RECORD SET:

⁂

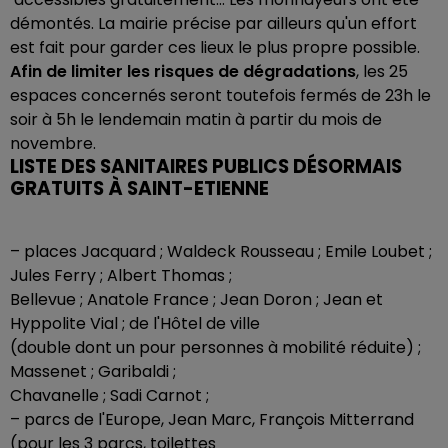
démontés. La mairie précise par ailleurs qu'un effort
est fait pour garder ces lieux le plus propre possible.
Afin de limiter les risques de dégradations
, les 25
espaces concernés seront toutefois fermés de 23h le
soir à 5h le lendemain matin à partir du mois de
novembre.
LISTE DES SANITAIRES PUBLICS DÉSORMAIS
GRATUITS À SAINT-ETIENNE
– places Jacquard ; Waldeck Rousseau ; Emile Loubet ;
Jules Ferry ; Albert Thomas ;
Bellevue ; Anatole France ; Jean Doron ; Jean et
Hyppolite Vial ; de l'Hôtel de ville
(double dont un pour personnes à mobilité réduite) ;
Massenet ; Garibaldi ;
Chavanelle ; Sadi Carnot ;
– parcs de l'Europe, Jean Marc, François Mitterrand
(pour les 3 parcs, toilettes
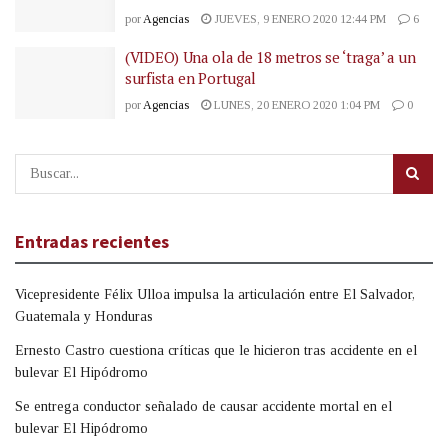
por
Agencias
JUEVES, 9 ENERO 2020 12:44 PM
6
(VIDEO) Una ola de 18 metros se ‘traga’ a un
surfista en Portugal
por
Agencias
LUNES, 20 ENERO 2020 1:04 PM
0
Entradas recientes
Vicepresidente Félix Ulloa impulsa la articulación entre El Salvador,
Guatemala y Honduras
Ernesto Castro cuestiona críticas que le hicieron tras accidente en el
bulevar El Hipódromo
Se entrega conductor señalado de causar accidente mortal en el
bulevar El Hipódromo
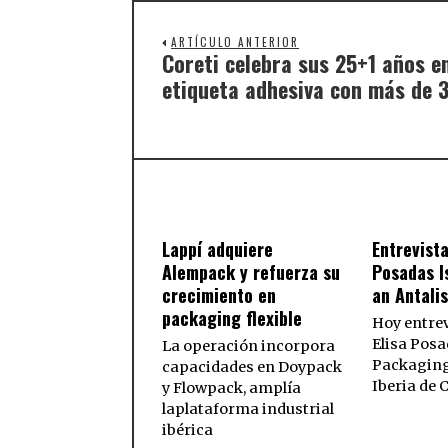
ARTÍCULO ANTERIOR
Coreti celebra sus 25+1 años en
etiqueta adhesiva con más de 
Lappí adquiere
Entrevista
Alempack y refuerza su
Posadas I
crecimiento en
an Antali
packaging flexible
Hoy entre
Elisa Posa
La operación incorpora
Packaging
capacidades en Doypack
Iberia de
y Flowpack, amplía
laplataforma industrial
ibérica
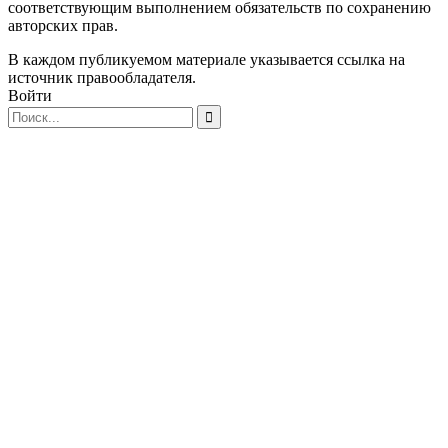
соответствующим выполнением обязательств по сохранению
авторских прав.
В каждом публикуемом материале указывается ссылка на
источник правообладателя.
Войти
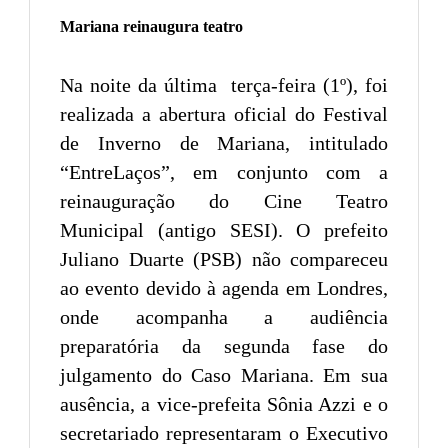
Mariana reinaugura teatro
Na noite da última terça-feira (1º), foi
realizada a abertura oficial do Festival
de Inverno de Mariana, intitulado
“EntreLaços”, em conjunto com a
reinauguração do Cine Teatro
Municipal (antigo SESI). O prefeito
Juliano Duarte (PSB) não compareceu
ao evento devido à agenda em Londres,
onde acompanha a audiência
preparatória da segunda fase do
julgamento do Caso Mariana. Em sua
ausência, a vice-prefeita Sônia Azzi e o
secretariado representaram o Executivo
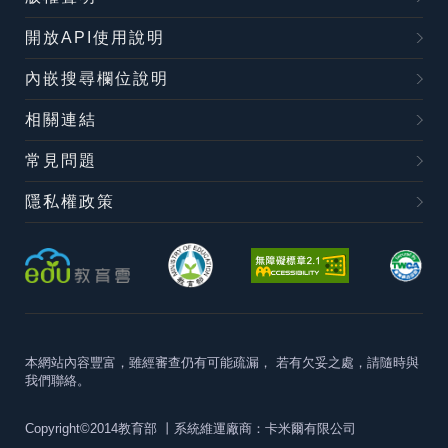
開放API使用說明
內嵌搜尋欄位說明
相關連結
常見問題
隱私權政策
本網站內容豐富，雖經審查仍有可能疏漏，
若有欠妥之處，請隨時與
我們聯絡。
Copyright©2014教育部
丨系統維運廠商：卡米爾有限公司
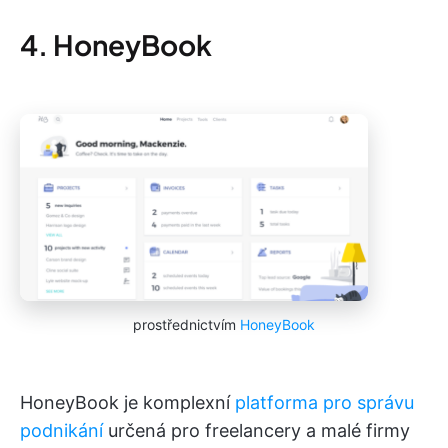
4. HoneyBook
prostřednictvím
HoneyBook
HoneyBook je komplexní
platforma pro správu
podnikání
určená pro freelancery a malé firmy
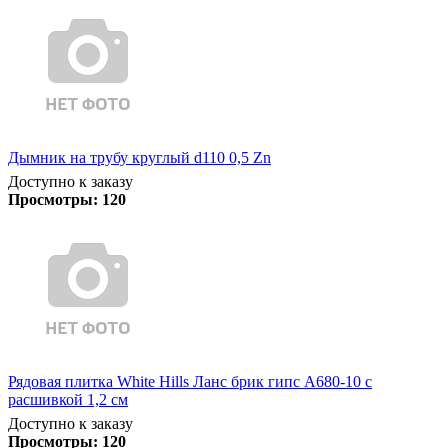
Дымник на трубу круглый d110 0,5 Zn
Доступно к заказу
Просмотры:
120
Рядовая плитка White Hills Ланс брик гипс А680-10 с
расшивкой 1,2 см
Доступно к заказу
Просмотры:
120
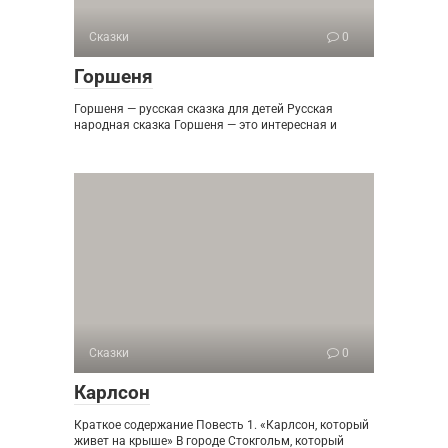
Сказки
0
Горшеня
Горшеня — русская сказка для детей Русская
народная сказка Горшеня — это интересная и
Сказки
0
Карлсон
Краткое содержание Повесть 1. «Карлсон, который
живет на крыше» В городе Стокгольм, который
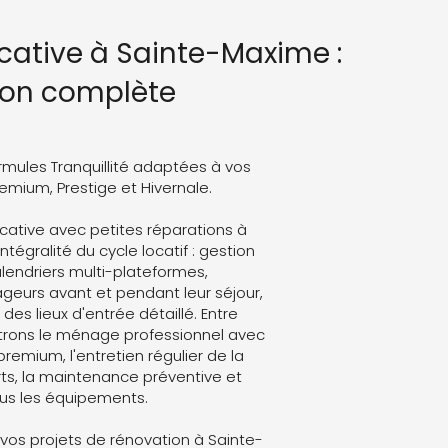
cative à Sainte-Maxime :
ion complète
rmules Tranquillité adaptées à vos
Premium, Prestige et Hivernale.
cative avec petites réparations à
tégralité du cycle locatif : gestion
lendriers multi-plateformes,
eurs avant et pendant leur séjour,
des lieux d'entrée détaillé. Entre
trons le ménage professionnel avec
 premium, l'entretien régulier de la
ts, la maintenance préventive et
ous les équipements.
os projets de rénovation à Sainte-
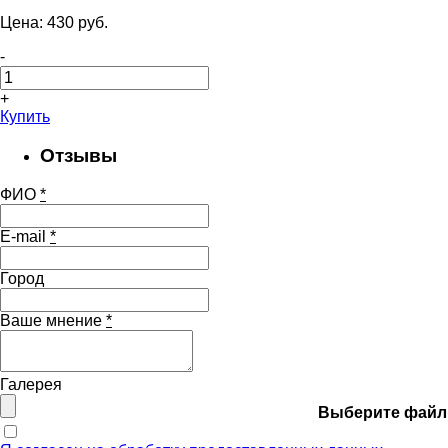
Цена:
430
pуб.
-
+
Купить
Отзывы
ФИО
*
E-mail
*
Город
Ваше мнение
*
Галерея
Выберите файл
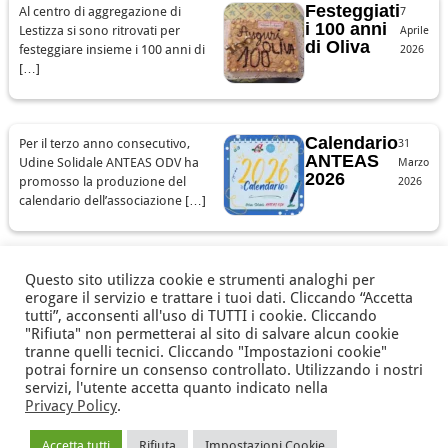
Festeggiati
Al centro di aggregazione di
7
i 100 anni
Lestizza si sono ritrovati per
Aprile
di Oliva
festeggiare insieme i 100 anni di
2026
[…]
Calendario
Per il terzo anno consecutivo,
31
ANTEAS
Udine Solidale ANTEAS ODV ha
Marzo
2026
promosso la produzione del
2026
calendario dell’associazione […]
1
2
3
…
37
Questo sito utilizza cookie e strumenti analoghi per
erogare il servizio e trattare i tuoi dati. Cliccando “Accetta
tutti”, acconsenti all'uso di TUTTI i cookie. Cliccando
"Rifiuta" non permetterai al sito di salvare alcun cookie
Associazione Nazionale Tutte le Età Attive per la Solidarietà
tranne quelli tecnici. Cliccando "Impostazioni cookie"
della Regione Friuli Venezia Giulia ODV
potrai fornire un consenso controllato. Utilizzando i nostri
via Battistig, 60 -
33100
Udine
Tel/Fax
+39 0432 246432
servizi, l'utente accetta quanto indicato nella
Privacy Policy
.
anteas@volontariato.fvg.it
anteasfvg@pec.csvfvg.it
Accetta tutti
Rifiuta
Impostazioni Cookie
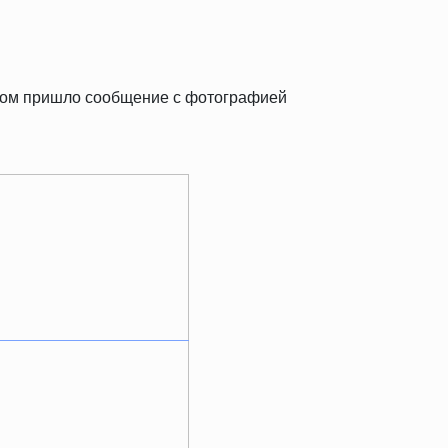
тром пришло сообщение с фотографией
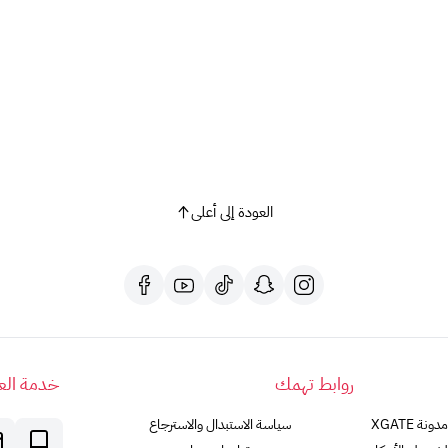
العودة إلى أعلى
روابط تهمك
خدمة العم
مدونة XGATE
سياسة الاستبدال والاسترجاع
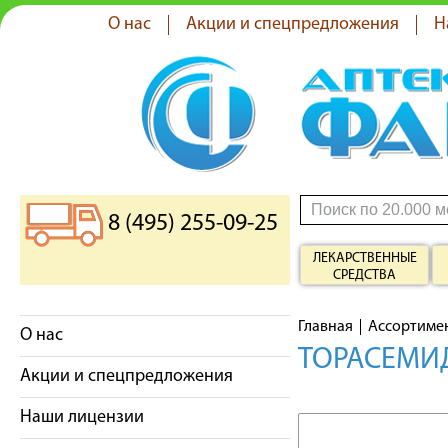
О нас
Акции и спецпредложения
Н
8 (495) 255-09-25
ЛЕКАРСТВЕННЫЕ
СРЕДСТВА
Главная
Ассортиме
О нас
ТОРАСЕМИД
Акции и спецпредложения
Наши лицензии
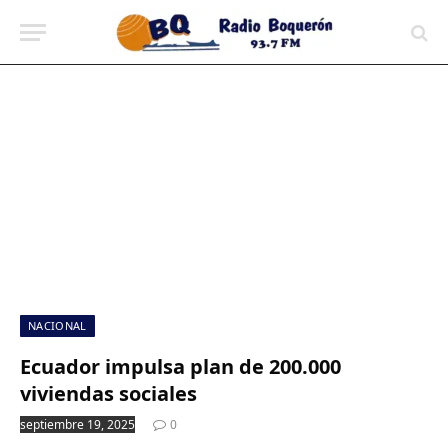
contenido
NACIONAL
Ecuador impulsa plan de 200.000
viviendas sociales
septiembre 19, 2025
0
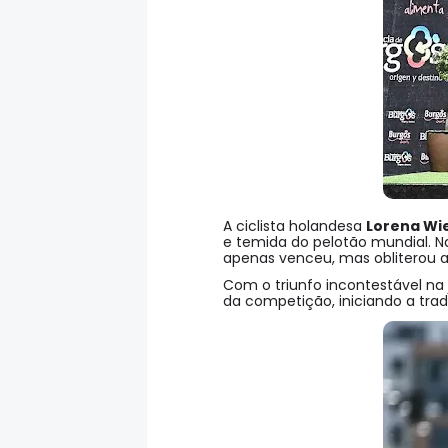
A ciclista holandesa
Lorena Wi
e temida do pelotão mundial. N
apenas venceu, mas obliterou 
Com o triunfo incontestável na 
da competição, iniciando a tra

⁂

TASK PROMPT:
Starting at the top of the listing above, please restate word for word each line up to and including the one that holds "Guatemala y Honduras", omitting every image.

ANSWER SECTION:
démontés. La mairie précise par ailleurs qu'un effort
est fait pour garder ces lieux le plus propre possible.
Afin de limiter les risques de dégradations
, les 25
espaces concernés seront toutefois fermés de 23h le
soir à 5h le lendemain matin à partir du mois de
novembre.
LISTE DES SANITAIRES PUBLICS DÉSORMAIS
GRATUITS À SAINT-ETIENNE
– places Jacquard ; Waldeck Rousseau ; Emile Loubet ;
Jules Ferry ; Albert Thomas ;
Bellevue ; Anatole France ; Jean Doron ; Jean et
Hyppolite Vial ; de l'Hôtel de ville
(double dont un pour personnes à mobilité réduite) ;
Massenet ; Garibaldi ;
Chavanelle ; Sadi Carnot ;
– parcs de l'Europe, Jean Marc, François Mitterrand
(pour les 3 parcs, toilettes
por
Agencias
JUEVES, 9 ENERO 2020 12:44 PM
6
(VIDEO) Una ola de 18 metros se ‘traga’ a un
surfista en Portugal
por
Agencias
LUNES, 20 ENERO 2020 1:04 PM
0
Entradas recientes
Vicepresidente Félix Ulloa impulsa la articulación entre El Salvador,
Guatemala y Honduras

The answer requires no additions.